### Exercise prompt
Consider the listing below. Extract exactly the lines from the line containing "Cruceros por el Caribe" to the line containing "Preguntas frecuentes", both included.

### Records supplied

•••

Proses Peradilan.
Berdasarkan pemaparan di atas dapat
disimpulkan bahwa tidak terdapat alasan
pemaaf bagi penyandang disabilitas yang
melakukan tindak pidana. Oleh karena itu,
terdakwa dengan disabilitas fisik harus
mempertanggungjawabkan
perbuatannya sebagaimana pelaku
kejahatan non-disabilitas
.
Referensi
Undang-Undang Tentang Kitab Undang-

•••

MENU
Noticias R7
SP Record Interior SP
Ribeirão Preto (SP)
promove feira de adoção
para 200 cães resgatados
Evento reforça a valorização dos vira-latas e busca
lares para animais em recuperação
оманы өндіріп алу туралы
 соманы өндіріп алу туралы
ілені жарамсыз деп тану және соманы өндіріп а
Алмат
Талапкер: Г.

•••

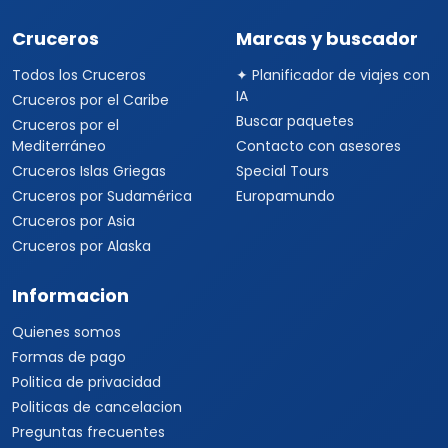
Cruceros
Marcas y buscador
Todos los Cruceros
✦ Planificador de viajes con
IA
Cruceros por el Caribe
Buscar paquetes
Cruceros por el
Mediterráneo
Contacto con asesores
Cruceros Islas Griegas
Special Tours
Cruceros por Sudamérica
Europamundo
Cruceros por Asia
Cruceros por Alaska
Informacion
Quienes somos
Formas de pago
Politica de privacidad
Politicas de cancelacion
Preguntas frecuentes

•••

### Response area
Cruceros por el Caribe
Buscar paquetes
Cruceros por el
Mediterráneo
Contacto con asesores
Cruceros Islas Griegas
Special Tours
Cruceros por Sudamérica
Europamundo
Cruceros por Asia
Cruceros por Alaska
Informacion
Quienes somos
Formas de pago
Politica de privacidad
Politicas de cancelacion
Preguntas frecuentes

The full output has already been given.